Meine eigene Stimme hörte sich in meinen Ohren fremd an. Genauso fühlte ich mich auch. Aber diese Antwort war das einzig logische, was ich tun konnte. Ich war die Einzige, die drei unschuldige Kinder retten konnte. Auch wenn ich dabei mein eigenes Leben riskierte. Aber ich musste es wenigstens versuchen. 

Anscheinend war ich jedoch die einzige mit dieser Ansicht im Raum. Die Polizisten starrten mich mit kreisrunden Augen an, als ob ein Alien vor ihnen stehen würde. Mike blickte mich grimmig an. Mit diesen Reaktionen hatte ich gerechnet.

Aber am meisten tat es weh, Tilo anzusehen. Dieser saß kraftlos auf einem Stuhl und starrte in die Leere.
Wenn ich ihn so ansah, hätte ich am liebsten sofort gesagt, dass ich es doch nicht tun würde. Das ich doch nicht so wahnsinnig sein und mich Drew ausliefern würde.
Aber dann würde Mia nie freikommen. Und die beiden anderen Kinder auch nicht. Und ich war mir sicher, dass Drew nicht aufhören würde.

Warum auch immer, aber er wollte mich. Schon von Anfang an hatte er Kontakt zu mir gesucht. Die ganzen toten Kinder waren meine Schuld. Oder zumindest fühlte es sich so an.

Vielleicht hätten sie nicht sterben müssen, wenn ich anders gehandelt hätte. Insgeheim wusste ich, dass diese Gedanken Blödsinn waren. Aber sie verschwanden trotzdem nicht aus meinem Kopf.
Dieser Gedanke hatte sich zu tief eingebrannt. Ich konnte nichts dagegen tun, nur dafür sorgen, dass wenigstens die letzten drei Kinder überlebten und zurück nach Hause konnten. Zu ihren Familien und Freunden.

"Bist du dir sicher?", hakte Mike nach. "Wir von der Polizei werden natürlich bei dem Austausch dabei sein. Du wirst verkabelt und bekommst heimlich eine Waffe mit, um dich verteidigen zu können. Aber es besteht ein Restrisiko...er wird uns immer noch erpressen können. Immerhin hat er noch die drei Kinder." Seine Worte hörten sich logisch an, es wäre reiner Selbstmord das Spiel von Drew mitzuspielen. Aber es war die einzige Chance. Also nickte ich wieder. "Ich mache es trotzdem." 
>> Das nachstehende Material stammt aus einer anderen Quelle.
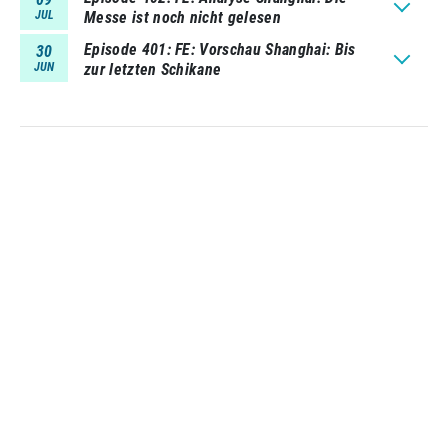
JUL
Messe ist noch nicht gelesen
Episode 401
FE: Vorschau Shanghai: Bis
30
JUN
zur letzten Schikane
Mike seufzte herzzerreißend und schickte ein paar Polizisten los, um den Austausch vorzubereiten und Drew zu informieren, dass der Austausch stattfinden würde. Ich fühlte mich einfach nur elend. Am liebsten hätte ich mich heulend in eine Ecke gesetzt. 
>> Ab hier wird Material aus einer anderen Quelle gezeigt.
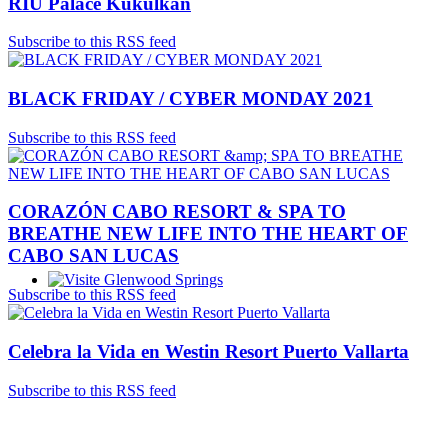
RIU Palace Kukulkan
Subscribe to this RSS feed
BLACK FRIDAY / CYBER MONDAY 2021
Subscribe to this RSS feed
CORAZÓN CABO RESORT & SPA TO
BREATHE NEW LIFE INTO THE HEART OF
CABO SAN LUCAS
Subscribe to this RSS feed
Glenwood Springs - Bello y Encantador
Celebra la Vida en Westin Resort Puerto Vallarta
Subscribe to this RSS feed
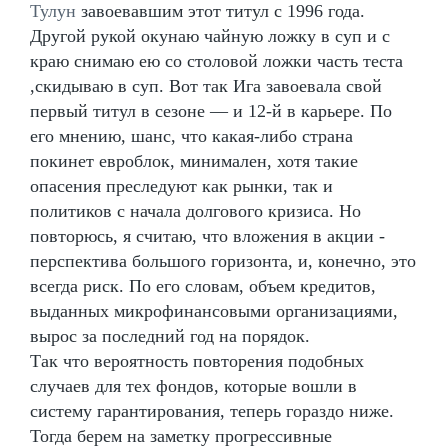
Тулун
завоевавшим этот титул с 1996 года.
Другой рукой окунаю чайную ложку в суп и с
краю снимаю ею со столовой ложки часть теста
,скидываю в суп. Вот так Ига завоевала свой
первый титул в сезоне — и 12-й в карьере. По
его мнению, шанс, что какая-либо страна
покинет евроблок, минимален, хотя такие
опасения преследуют как рынки, так и
политиков с начала долгового кризиса. Но
повторюсь, я считаю, что вложения в акции -
перспектива большого горизонта, и, конечно, это
всегда риск. По его словам, объем кредитов,
выданных микрофинансовыми организациями,
вырос за последний год на порядок.
Так что вероятность повторения подобных
случаев для тех фондов, которые вошли в
систему гарантирования, теперь гораздо ниже.
Тогда берем на заметку прогрессивные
Aber dazu blieb mir keine Zeit. Noch bevor jemand etwas sagen konnte, betrat ein Polizist den Raum. "Er will den Austausch noch heute. Um 16 Uhr soll Mary an dieser Adresse sein." Er drückte Mike einen Zettel in die Hand. "Ohne Waffen, ohne sonstiges. Keine Tricks sonst sind die Kinder tot." teilte er uns den Rest der Nachricht mit und fühlte sich sichtlich unwohl dabei. Mein Blick huschte zur Uhr. Mir blieben noch genau zwei Stunden. 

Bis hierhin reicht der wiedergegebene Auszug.